BOURBON — Try and find a nervous kid. Go ahead, try.
While nerves are a natural part of sport and spectacle, this group of Triton boys basketball players have shown a poise well beyond their years. From senior superstar Clay Yeo to sophomore role player Skyler Reichert. Everyone has a role, everyone a job. And those combinations have put Triton one game away from playing for a state championship.
The Trojans will face a somewhat familiar outfit opposite them this Saturday in the Lafayette Jefferson Semi-state in 1-A foe Lafayette Central Catholic.
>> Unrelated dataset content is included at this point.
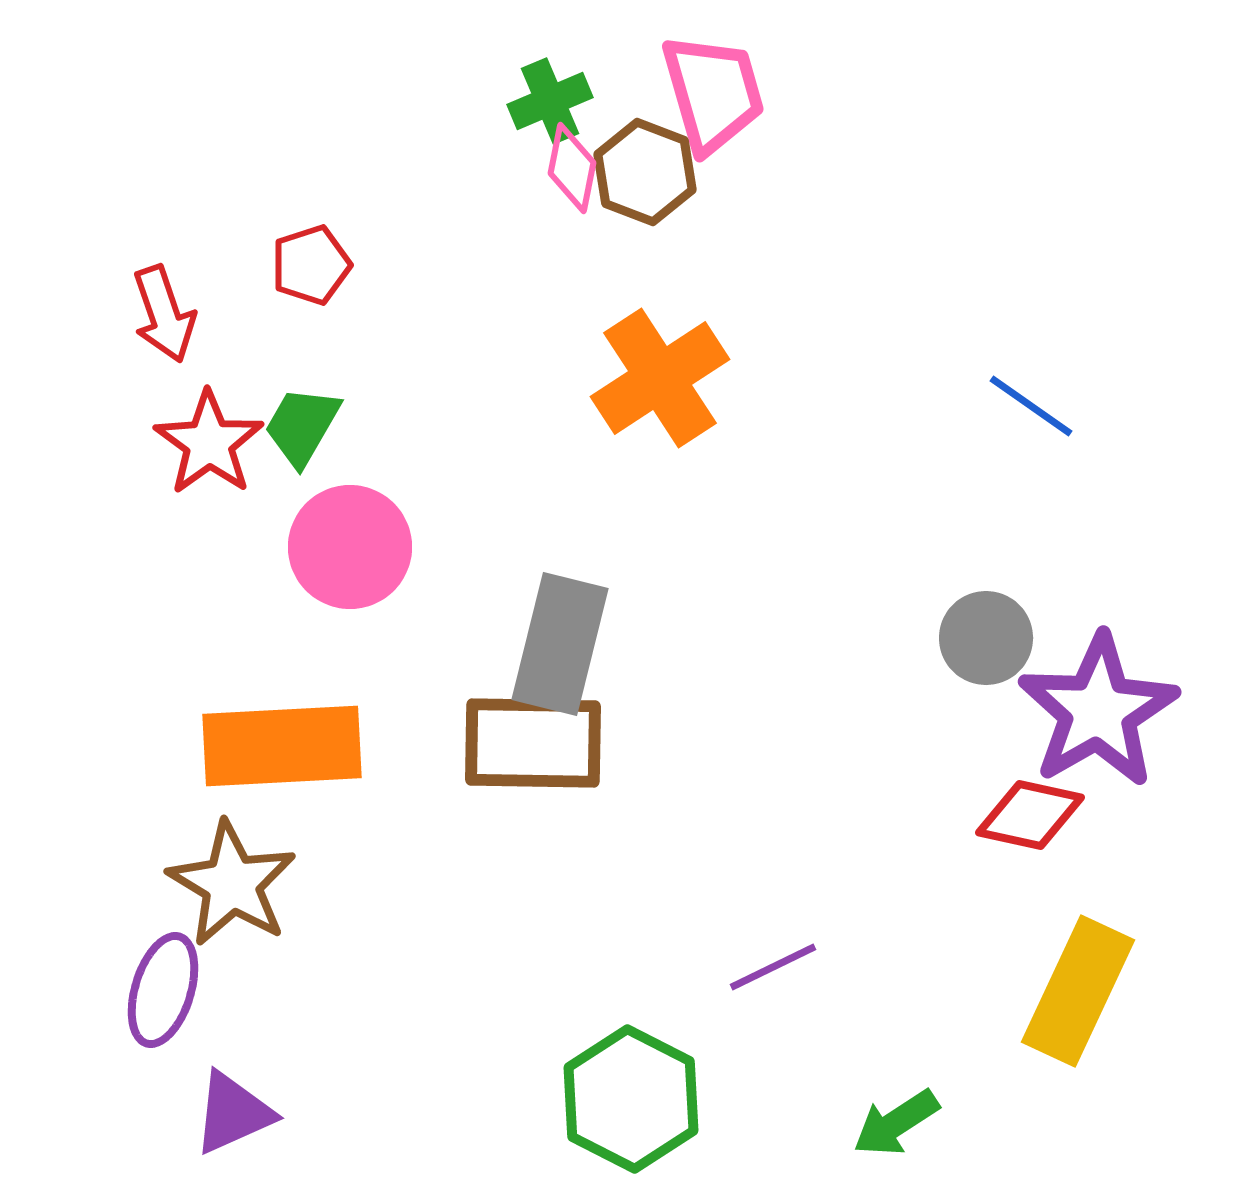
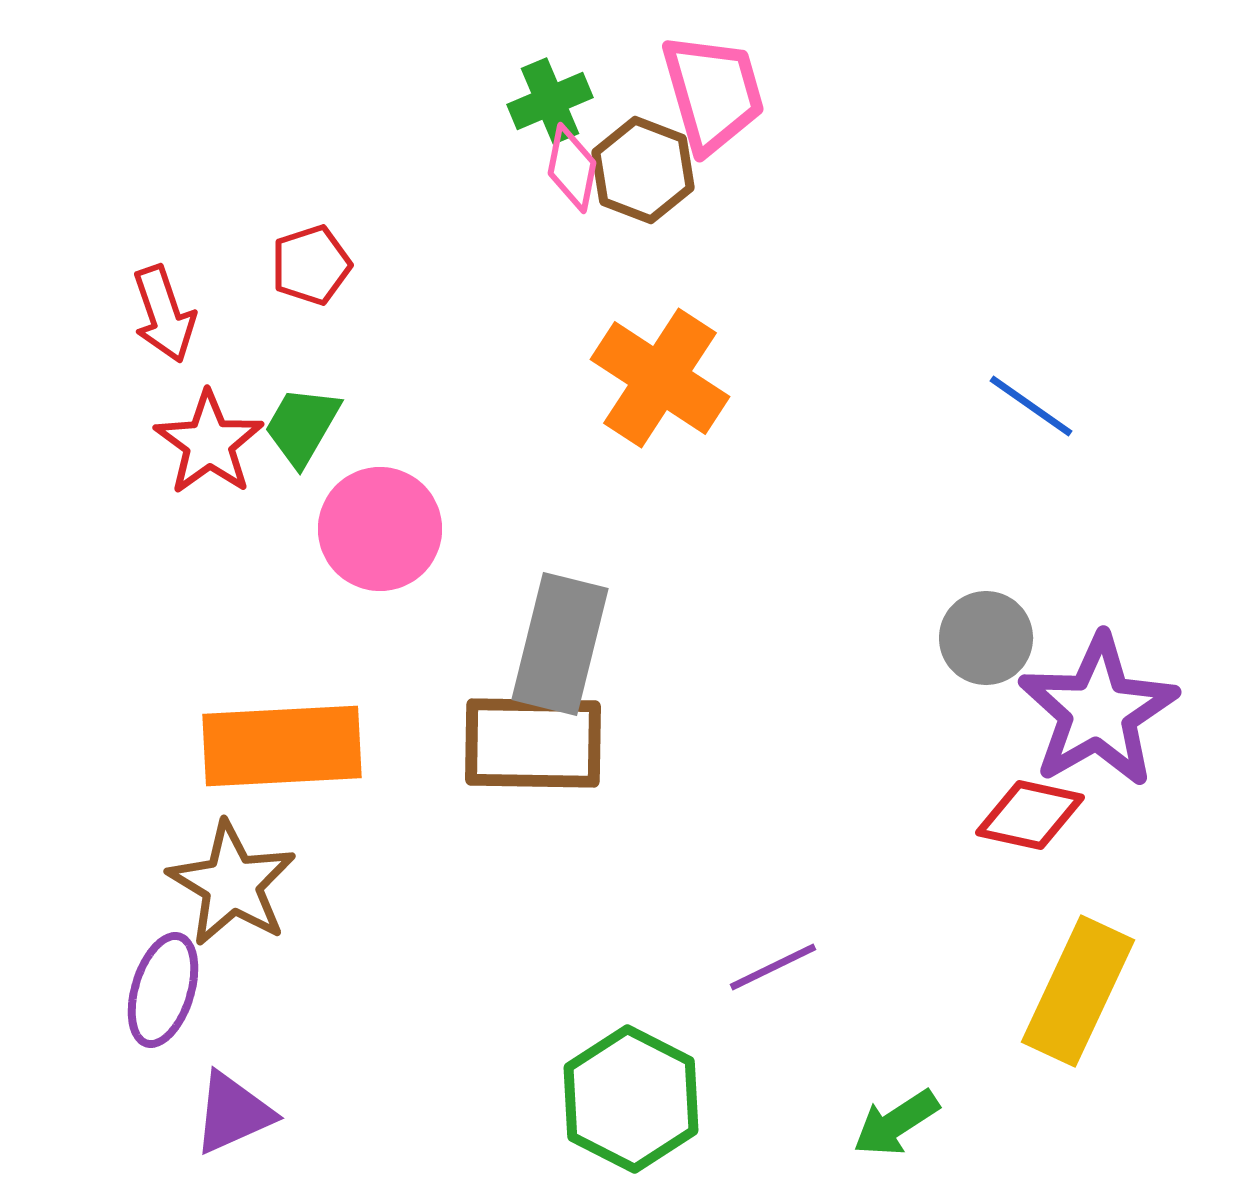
brown hexagon: moved 2 px left, 2 px up
orange cross: rotated 24 degrees counterclockwise
pink circle: moved 30 px right, 18 px up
The two teams have met twice in the past six seasons, with Triton owning wins over LCC in both occasions in 2008 and 2009. The Trojans beat LCC 50-47 in 2008 en route to its state championship and used a running gasp by Colton Keel in 2009 to upset LCC 52-51. Triton also reached the state finals in 2011, a game the upperclassmen know a little more fondly.
But that all doesn’t matter much to this group of Trojans. These kids are not worried about what happened four years ago, or really, last week against Fort Wayne Canterbury or Pioneer. It’s all about this Saturday.
“It means the world, being a little kid dreaming of going down to state and possibly winning a state title,” began senior Drew Mosson. “Just winning sectional championships means as much to me as the regional. So to get to semi-state is a big deal. Anybody as a kid always dreams of moments like these. You always want to play for a state title.”
Writing their own chapter in the state books will take quite an effort against a very balanced and experienced Catholic squad. The Knights have three scorers in double figures this season in Andrew Hubertz (14.5 points per game), Jake Churchill (14.2) and Timmy Mills (11.1). The threes will likely fly freely as well as No. 6 Catholic (18-8) has made 180 of the 521 treys they have attempted this season. Certainly a different look than the teams No. 10 Triton (19-5) has defended thus far in the tournament.
“Their point guard (Cowen Olinger) he isn’t looking to shoot, he’s just looking to pass,” sophomore guard Joey Corder said. “I’m going to really help off on who Clay is guarding and some of the bigger players, move off screens. I’m not going to worry too much about my guy since he doesn’t shoot. I’ll still contain and contest so he doesn’t get the easy buckets.”
But, as stated throughout the tournament, the Trojans will not stray from what got them here. Defense, and lots of it. Triton is allowing just 43 points a game this season, but just 40 during the four playoff wins. The LCC offense averages 59 points per game. Who is going to budge?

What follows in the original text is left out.